Eighteen years ago, legislators tied the state tax credit to the federal tax credit. To get money back from state income taxes, parents had to receive the federal tax credit. But to get the federal credit, a family has to pay in at least the amount they receive from the credit. In other words, they can’t take out more than they put in.

That means those who make less than $25,000 a year and who rarely owe federal income taxes get no benefit from either program. Households that earn between $25,000 and $60,000 get both.

For a family earning $43,000 a year, for example, the federal tax benefit is the maximum $1,200 deduction. The state kicks in another $120 — or 10 percent of the federal credit. Families who earn less than that get more, and those who earn more get less.

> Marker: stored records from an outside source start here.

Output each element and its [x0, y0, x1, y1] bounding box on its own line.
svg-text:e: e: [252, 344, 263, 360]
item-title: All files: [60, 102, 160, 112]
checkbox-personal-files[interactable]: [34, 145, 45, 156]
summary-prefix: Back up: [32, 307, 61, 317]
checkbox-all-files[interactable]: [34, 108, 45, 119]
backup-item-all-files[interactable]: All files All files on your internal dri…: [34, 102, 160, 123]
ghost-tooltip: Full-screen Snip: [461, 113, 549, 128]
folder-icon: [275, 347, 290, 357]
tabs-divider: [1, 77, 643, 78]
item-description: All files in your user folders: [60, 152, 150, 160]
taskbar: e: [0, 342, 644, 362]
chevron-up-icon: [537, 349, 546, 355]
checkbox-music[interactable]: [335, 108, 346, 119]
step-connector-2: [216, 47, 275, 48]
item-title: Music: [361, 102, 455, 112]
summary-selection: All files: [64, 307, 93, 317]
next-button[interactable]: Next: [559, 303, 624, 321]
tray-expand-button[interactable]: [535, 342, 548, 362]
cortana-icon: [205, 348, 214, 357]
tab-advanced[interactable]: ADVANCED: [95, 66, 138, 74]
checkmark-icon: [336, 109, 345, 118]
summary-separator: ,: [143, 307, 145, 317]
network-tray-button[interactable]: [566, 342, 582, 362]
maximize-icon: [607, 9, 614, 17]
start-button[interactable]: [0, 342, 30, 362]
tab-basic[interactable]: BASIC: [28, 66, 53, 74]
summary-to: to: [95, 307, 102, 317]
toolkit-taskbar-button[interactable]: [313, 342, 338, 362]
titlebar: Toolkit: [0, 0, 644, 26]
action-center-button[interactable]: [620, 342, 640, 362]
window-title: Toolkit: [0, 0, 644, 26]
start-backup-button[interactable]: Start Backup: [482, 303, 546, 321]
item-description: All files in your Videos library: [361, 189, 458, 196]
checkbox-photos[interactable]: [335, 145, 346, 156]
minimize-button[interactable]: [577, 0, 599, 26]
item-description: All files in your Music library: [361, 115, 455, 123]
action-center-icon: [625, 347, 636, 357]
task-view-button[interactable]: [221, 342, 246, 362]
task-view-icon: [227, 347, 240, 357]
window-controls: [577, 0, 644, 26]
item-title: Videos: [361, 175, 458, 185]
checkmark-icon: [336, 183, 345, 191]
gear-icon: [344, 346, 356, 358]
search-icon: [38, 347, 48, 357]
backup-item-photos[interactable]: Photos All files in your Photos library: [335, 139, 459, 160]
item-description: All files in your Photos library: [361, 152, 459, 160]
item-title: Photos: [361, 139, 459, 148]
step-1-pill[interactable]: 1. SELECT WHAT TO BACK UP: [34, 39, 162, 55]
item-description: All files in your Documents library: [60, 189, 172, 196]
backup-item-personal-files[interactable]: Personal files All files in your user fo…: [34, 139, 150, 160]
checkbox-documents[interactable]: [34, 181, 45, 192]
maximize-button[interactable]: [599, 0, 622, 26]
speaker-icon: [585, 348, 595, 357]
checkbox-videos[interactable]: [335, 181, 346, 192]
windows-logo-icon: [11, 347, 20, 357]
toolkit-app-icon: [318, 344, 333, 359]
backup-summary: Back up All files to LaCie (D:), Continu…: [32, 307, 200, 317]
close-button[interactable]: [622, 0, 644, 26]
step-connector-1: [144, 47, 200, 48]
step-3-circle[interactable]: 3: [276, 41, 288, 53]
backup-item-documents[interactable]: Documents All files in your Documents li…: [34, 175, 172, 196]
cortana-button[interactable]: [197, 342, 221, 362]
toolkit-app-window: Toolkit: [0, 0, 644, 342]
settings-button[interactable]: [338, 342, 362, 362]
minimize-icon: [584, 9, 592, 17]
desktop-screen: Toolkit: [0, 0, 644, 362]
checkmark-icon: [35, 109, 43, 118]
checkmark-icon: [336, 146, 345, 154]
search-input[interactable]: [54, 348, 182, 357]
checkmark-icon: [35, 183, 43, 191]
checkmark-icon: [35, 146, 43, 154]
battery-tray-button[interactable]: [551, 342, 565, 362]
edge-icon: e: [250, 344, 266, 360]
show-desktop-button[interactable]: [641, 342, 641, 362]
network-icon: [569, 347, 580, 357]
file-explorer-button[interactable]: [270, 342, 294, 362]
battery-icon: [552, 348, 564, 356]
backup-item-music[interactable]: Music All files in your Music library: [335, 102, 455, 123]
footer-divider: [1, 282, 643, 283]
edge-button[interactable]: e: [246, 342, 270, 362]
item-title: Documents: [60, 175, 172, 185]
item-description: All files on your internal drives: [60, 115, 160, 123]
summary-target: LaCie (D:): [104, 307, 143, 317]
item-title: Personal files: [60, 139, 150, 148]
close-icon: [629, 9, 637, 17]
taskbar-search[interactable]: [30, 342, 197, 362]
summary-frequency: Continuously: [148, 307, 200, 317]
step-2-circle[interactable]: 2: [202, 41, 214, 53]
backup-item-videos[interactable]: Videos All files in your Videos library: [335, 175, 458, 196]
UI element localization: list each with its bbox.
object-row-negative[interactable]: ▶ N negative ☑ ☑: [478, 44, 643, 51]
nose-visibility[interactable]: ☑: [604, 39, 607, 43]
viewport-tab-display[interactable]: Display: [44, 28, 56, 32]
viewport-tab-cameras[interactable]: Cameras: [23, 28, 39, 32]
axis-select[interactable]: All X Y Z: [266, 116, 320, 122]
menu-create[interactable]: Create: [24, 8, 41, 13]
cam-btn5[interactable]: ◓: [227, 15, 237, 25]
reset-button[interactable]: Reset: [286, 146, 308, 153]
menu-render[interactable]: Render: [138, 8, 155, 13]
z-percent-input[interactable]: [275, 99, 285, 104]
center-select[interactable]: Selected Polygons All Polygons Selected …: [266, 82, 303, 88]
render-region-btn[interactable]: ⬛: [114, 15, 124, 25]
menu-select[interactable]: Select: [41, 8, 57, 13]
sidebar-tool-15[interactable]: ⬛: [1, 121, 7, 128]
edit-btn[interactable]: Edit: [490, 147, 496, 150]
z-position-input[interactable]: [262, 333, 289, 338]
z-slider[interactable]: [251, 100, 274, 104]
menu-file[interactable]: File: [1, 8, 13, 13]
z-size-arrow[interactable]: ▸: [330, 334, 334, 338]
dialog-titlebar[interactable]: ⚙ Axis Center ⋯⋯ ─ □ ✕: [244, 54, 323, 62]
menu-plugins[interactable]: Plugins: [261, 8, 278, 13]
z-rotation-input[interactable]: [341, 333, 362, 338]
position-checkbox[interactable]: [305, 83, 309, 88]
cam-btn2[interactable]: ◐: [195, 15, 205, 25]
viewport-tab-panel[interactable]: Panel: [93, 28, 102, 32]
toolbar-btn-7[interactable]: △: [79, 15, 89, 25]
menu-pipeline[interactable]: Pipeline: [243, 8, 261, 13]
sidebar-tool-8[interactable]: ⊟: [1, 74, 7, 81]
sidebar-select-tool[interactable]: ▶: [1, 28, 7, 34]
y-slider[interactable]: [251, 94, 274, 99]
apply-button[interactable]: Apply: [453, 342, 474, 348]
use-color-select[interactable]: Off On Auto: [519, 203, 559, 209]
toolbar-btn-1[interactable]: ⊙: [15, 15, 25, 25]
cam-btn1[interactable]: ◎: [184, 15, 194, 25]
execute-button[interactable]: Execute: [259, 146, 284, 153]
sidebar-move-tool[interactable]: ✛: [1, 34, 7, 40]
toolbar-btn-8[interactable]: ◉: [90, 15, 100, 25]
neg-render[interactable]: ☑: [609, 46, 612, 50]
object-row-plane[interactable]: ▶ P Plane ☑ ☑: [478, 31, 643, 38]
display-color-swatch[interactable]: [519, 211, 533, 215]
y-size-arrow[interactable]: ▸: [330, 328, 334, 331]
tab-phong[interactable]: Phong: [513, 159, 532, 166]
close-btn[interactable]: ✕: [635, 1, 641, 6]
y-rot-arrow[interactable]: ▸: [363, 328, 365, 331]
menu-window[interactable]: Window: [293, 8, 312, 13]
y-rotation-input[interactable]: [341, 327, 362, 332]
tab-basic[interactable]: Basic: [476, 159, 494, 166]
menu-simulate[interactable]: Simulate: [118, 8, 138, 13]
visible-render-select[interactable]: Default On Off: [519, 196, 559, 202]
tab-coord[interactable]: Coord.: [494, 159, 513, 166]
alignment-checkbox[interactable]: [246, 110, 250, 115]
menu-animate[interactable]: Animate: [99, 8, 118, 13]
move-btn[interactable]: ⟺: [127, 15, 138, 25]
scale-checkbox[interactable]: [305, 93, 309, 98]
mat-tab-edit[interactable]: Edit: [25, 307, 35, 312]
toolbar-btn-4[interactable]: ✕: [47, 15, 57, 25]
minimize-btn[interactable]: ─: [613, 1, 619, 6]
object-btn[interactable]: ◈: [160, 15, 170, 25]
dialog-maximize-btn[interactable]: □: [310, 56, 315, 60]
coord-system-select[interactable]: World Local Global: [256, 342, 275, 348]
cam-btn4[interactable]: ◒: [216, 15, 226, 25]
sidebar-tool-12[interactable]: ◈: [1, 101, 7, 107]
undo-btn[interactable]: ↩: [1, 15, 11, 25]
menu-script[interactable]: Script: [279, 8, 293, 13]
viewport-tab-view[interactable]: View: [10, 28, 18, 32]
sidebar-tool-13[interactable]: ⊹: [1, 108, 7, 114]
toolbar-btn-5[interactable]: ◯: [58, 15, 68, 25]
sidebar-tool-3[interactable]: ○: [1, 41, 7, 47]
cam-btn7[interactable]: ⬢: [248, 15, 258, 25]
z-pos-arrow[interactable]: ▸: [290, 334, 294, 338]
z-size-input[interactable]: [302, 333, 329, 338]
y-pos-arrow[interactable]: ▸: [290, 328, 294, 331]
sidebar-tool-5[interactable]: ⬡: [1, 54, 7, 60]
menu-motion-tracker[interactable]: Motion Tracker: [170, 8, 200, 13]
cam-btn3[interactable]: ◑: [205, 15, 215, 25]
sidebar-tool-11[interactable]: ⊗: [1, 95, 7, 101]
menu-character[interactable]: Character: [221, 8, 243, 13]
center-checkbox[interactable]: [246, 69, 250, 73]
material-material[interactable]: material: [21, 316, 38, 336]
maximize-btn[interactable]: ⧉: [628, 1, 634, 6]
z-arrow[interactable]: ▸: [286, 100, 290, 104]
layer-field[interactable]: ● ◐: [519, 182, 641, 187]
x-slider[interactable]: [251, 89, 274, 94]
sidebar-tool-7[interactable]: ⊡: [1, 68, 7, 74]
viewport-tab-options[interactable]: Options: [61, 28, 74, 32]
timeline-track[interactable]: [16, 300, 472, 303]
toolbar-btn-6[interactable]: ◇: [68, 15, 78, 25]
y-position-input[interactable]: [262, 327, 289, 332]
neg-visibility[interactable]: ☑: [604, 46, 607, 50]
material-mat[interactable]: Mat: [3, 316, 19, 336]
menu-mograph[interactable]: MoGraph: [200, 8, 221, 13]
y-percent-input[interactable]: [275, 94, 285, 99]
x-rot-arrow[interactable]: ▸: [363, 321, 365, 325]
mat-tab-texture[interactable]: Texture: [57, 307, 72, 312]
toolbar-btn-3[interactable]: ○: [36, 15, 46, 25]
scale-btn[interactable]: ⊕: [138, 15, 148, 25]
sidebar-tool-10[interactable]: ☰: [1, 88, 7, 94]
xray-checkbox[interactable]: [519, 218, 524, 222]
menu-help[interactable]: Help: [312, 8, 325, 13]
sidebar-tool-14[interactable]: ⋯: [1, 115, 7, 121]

Rep. Brittany Pettersen, D-Lakewood, is pushing legislation to divorce the state and federal tax credits. That would let parents such as Jimenez get a state benefit.

“People ask me if this is just more welfare,” Pettersen said. “No, it’s the opposite. It’s about keeping working parents in their jobs and allow them to still afford the care they need for their children.”

It comes with a cost, however.

The state general fund would lose an estimated $3.4 million this fiscal year and $9 million the next, as more people claim the tax credit. It’s expected to grow to $15.2 million in the third year, then $20.1 million in fiscal 2016.

Expanded tax credits

That growth rate is based on other states that have expanded tax credits for child care, according to the fiscal note attached by statehouse researchers.

Colorado’s state budget is $20.5 billion, including $8.2 billion controlled by the legislature. By state government standards, $20 million is not an unusual expense.

Last year, for example, the legislature put $20 million in a statewide mental health crisis program to provide walk-in help centers and a 24-hour hotline. And the year before, lawmakers granted a $98.5 million property-tax break for senior citizens.

Child care is a costly hurdle for parents, especially in Colorado, the fifth-most expensive state.

An annual income of $25,000 equates to a job earning $12 an hour. Families in Colorado pay an average of $93 a week for day care for one child, or $4,836 a year, according to census data gleaned by the Colorado Center on Law & Policy, a nonpartisan nonprofit that researches issues related to poverty.

“Most people understand what a strain it is on a family to afford child care under the best circumstances,” said Claire Levy, who resigned her seat in the state House of Representatives last fall to become executive director of the center. “This change would take away a huge impediment to parents, particularly single mothers, to rejoining the workforce.”

Paying for pride

Yolanda Martin of Lakewood said she spends about $150 a week to get care for her three kids. She works full time at a large retailer because the family needs the group insurance, which would be too expensive for her husband to get through his job as a laborer.

“It’s like the harder we try, the farther behind we get,” she said. “If the government can find all these tax breaks for rich people and oil companies, you would think they would have something for poor people trying to do right for their families.”

Single mother Monica Rodriguez of Denver also has considered giving up her job at a movie theater to stay home with her 4-year-old son, even though weekly day care at her church costs $70, a quarter of her take-home pay.

“That’s almost as much as our rent,” Rodriguez said.

Giving up and going on welfare seems a poor option to her. She wants to be a good example for her son and work for what she gets, Rodriguez said.

“I want him to grow up knowing I did the best I could, and even if it’s hard, he can, too,” she said.

But a few hundred dollars in assistance from the state would boost their standard of living.

“It would mean he could have some of the nicer things and be as proud as the other children when he starts school,” Rodriguez said.